Less than a year before the deal, a young man was crushed to death by a tree felled by an angry logger. “It was increasingly getting violent, the conflict was escalating, and that was of concern especially to the politicians,” said Detrich. “So, we bought some peace in the woods.” “You know, 96 percent of the two million-acre redwood biome had been chopped down already … and here we had the last of the last,” King said.

“And so when Maxxam took over Pacific Lumber, a whole bunch of bells went off throughout the country because people who watched old growth redwood and the protected status or lack thereof had been looking at these lands for a long time. And now they were basically watching it be cut down.” Mitch Farro, projects manager of the nonprofit Pacific Coast Fish, Wildlife and Wetlands Restoration Association, has been working with another group, Pacific Watershed Associates, on decommissioning roads and restoring the landscape both inside the preserve and on adjacent private timberlands owned by Green Diamond ever since the reserve was created.

He said in a phone interview last week that they tackled roads in the Salmon Creek watershed first. “We took out the Worm Road first,” said Farro. “The environmentalists call it the Road of Death. It was punched right into the middle of the main grove in about 1996 — it started at the top of the Salmon Creek watershed and went up the ridge and over the ridge into the Little South Fork watershed.” Heppe said the BLM has also been thinning out some of the Douglas firs on the reserve, where they’ve come in thickly on logged lands that once held old-growth redwood. “We’re trying to remove some of those to allow the redwoods to come back,” he said.

In addition, the BLM also is studying and preserving the reserve’s cultural resources — from the site of the mining town of Falk, to older sites possibly once used by Native Americans, to the history of fire — natural and human-caused. Many activists, and some biologists, say the reserve, though managed well, only goes so far to help protected species. “Unfortunately, the Headwaters Deal took the charismatic Headwaters Forest, but it did not protect the whole watershed for salmon,” said fisheries biologist Patrick Higgins, who serves on the board of the Humboldt Bay Harbor, Recreation and Conservation District.

“And I counseled those decision makers at the time that this strategy of preserving this postage stamp and its geography would not obtain that objective, and it hasn’t.” Higgins said most of the land in the Headwaters Forest, especially along the Little South Fork Elk River and the Salmon Creek watershed, is too steep for coho salmon, although steelhead and cutthroat trout fair somewhat better. “It’s really good amphibian habitat,” he said. “There’s probably a ton of tailed frogs and Torrent salamanders. The tailed frog is a species that breathes through its skin and can only live in water and air temperatures colder than 60 degrees, and it thrives in the microclimates of the Headwaters Forest.” “The rest of the area around the Headwaters has been highly fragmented — there’s extremely high road densities, there’s very bad geology and the rate of timber harvest has been in the 80 percentile in Elk River since 1980,” Higgins said.

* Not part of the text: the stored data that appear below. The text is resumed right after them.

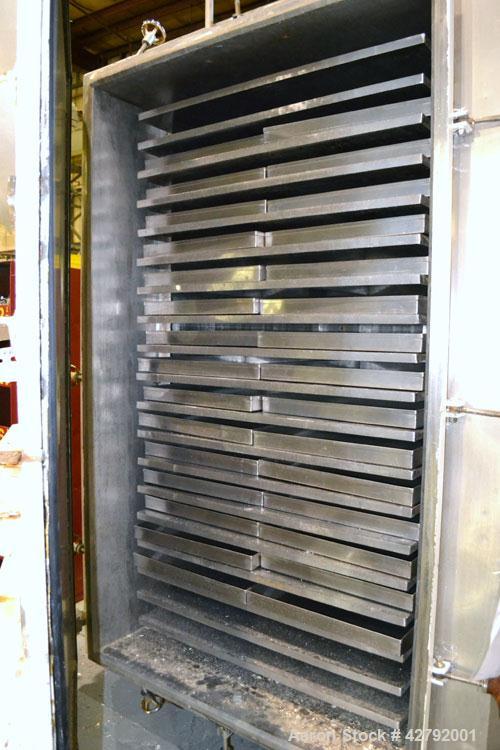 You are a GUI agent. You are given a task and a screenshot of the screen. Output one action in this format:
    pyautogui.click(x=<x>, y=<y>)
    Task: Click on the ceiling
    
    Given the screenshot: What is the action you would take?
    pyautogui.click(x=127, y=16) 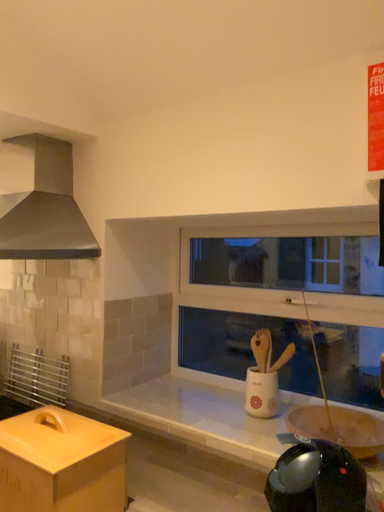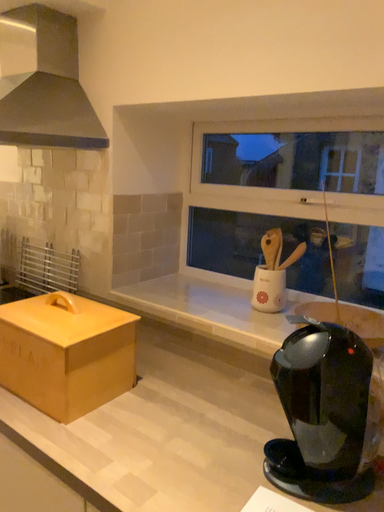 Question: Which way did the camera rotate in the video?

Choices:
 (A) rotated downward
 (B) rotated upward

Answer: (A) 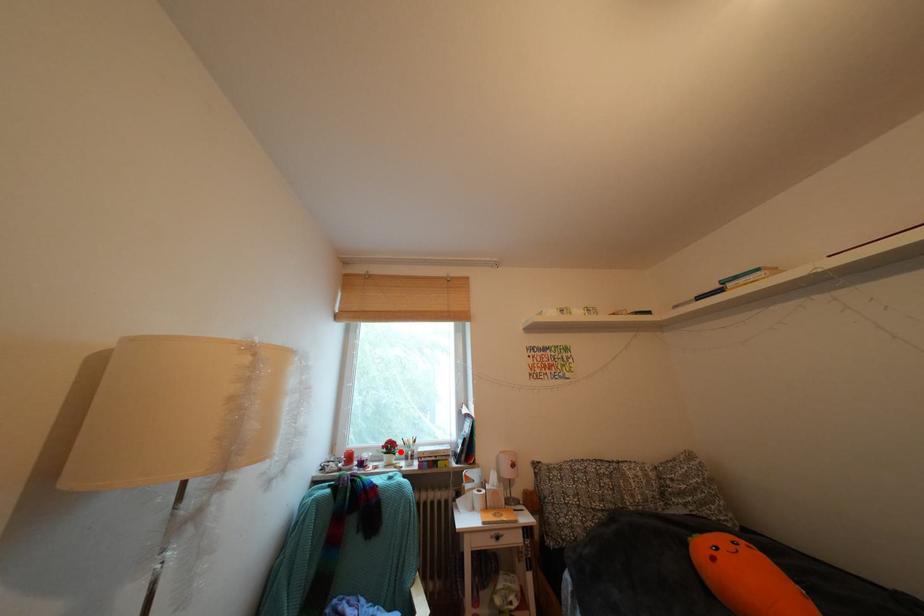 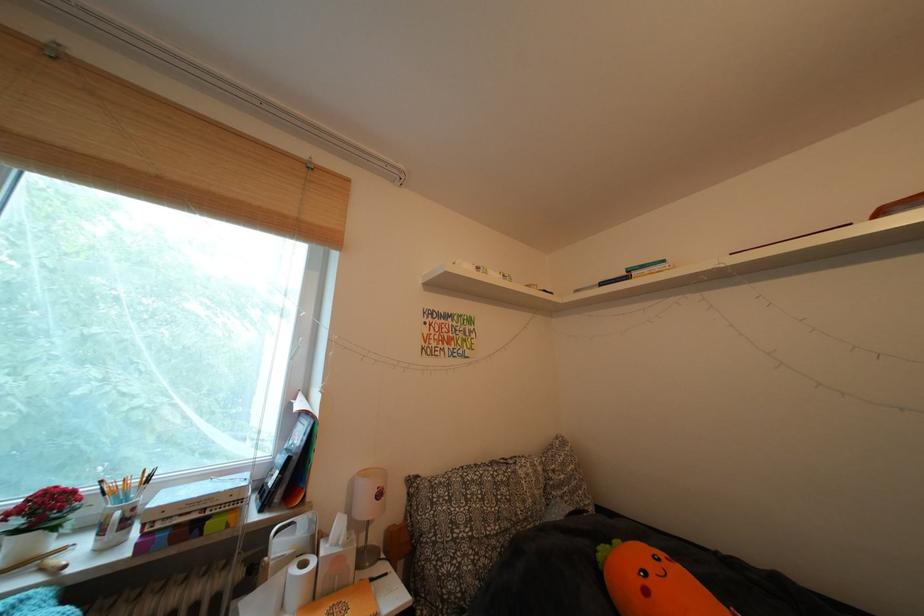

“Salmon are not thriving in Humboldt Bay nor in the lower Eel nor in the Van Duzen. We haven’t done that well on private land, or even on protected park lands like Humboldt State Parks and the lower end of those tributaries that go across parks. So we don’t have any coho salmon refugia.” Detrich remembers one moment in particular that brought that home to him. “In one of the public hearings on the draft habitat conservation plan, where people were limited to three minutes each, we had a long series of young and old environmentalists read The Lorax by Dr. Seuss — you know, ‘I speak for the trees,’” he said. “They read the entire book into the record as public comment. And that we, the biologists and scientists, had to consider these comments in the context of our dry reports — it was a ludicrous concept. At the same time, it was one of the most moving moments of my life. “And at the end, a crowd chanted “I speak for the trees. I speak for the trees. I speak for the trees.’ It was just remarkable, to contrast that spiritual approach to nature with the laws and regulations and science — to see the different paradigms of how we approach nature.”